··· Records for the exercise ···

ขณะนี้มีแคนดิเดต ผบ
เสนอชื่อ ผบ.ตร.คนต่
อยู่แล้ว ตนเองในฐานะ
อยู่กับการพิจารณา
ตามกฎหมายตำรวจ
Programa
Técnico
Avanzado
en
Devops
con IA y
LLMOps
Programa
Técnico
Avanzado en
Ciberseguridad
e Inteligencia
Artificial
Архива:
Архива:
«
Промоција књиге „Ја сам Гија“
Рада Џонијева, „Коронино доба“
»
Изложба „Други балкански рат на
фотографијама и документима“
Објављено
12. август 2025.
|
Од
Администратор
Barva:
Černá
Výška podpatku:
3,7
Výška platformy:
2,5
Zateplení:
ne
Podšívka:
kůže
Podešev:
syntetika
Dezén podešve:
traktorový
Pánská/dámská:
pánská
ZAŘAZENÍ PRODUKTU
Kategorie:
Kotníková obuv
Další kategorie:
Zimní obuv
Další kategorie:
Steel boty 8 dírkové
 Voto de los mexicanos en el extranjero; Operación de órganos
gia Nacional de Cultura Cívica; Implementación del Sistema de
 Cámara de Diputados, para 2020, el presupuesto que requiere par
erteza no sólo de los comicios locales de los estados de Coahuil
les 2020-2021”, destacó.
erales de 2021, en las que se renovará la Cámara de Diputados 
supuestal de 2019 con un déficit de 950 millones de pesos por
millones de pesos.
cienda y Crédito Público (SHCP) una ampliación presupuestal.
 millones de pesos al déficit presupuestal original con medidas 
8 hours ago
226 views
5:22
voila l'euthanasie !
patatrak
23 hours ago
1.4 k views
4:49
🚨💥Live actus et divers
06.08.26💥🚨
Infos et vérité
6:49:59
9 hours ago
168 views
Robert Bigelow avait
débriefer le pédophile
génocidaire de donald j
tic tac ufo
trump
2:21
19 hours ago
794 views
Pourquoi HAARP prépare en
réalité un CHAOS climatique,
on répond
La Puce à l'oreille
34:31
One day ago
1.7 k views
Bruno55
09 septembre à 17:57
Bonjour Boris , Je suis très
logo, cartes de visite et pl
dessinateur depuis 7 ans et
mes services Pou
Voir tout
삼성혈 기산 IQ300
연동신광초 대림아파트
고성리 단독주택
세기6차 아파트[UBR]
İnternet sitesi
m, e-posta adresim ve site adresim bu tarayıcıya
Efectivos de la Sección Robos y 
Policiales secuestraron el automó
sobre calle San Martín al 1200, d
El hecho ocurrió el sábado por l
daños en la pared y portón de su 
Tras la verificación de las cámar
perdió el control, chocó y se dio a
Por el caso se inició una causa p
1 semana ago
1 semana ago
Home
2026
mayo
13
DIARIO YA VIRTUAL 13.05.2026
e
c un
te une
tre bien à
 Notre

···

■ What this task involves
Respond with one number, the count of lines in the data that hold the string "déficit".

■ Task answer
2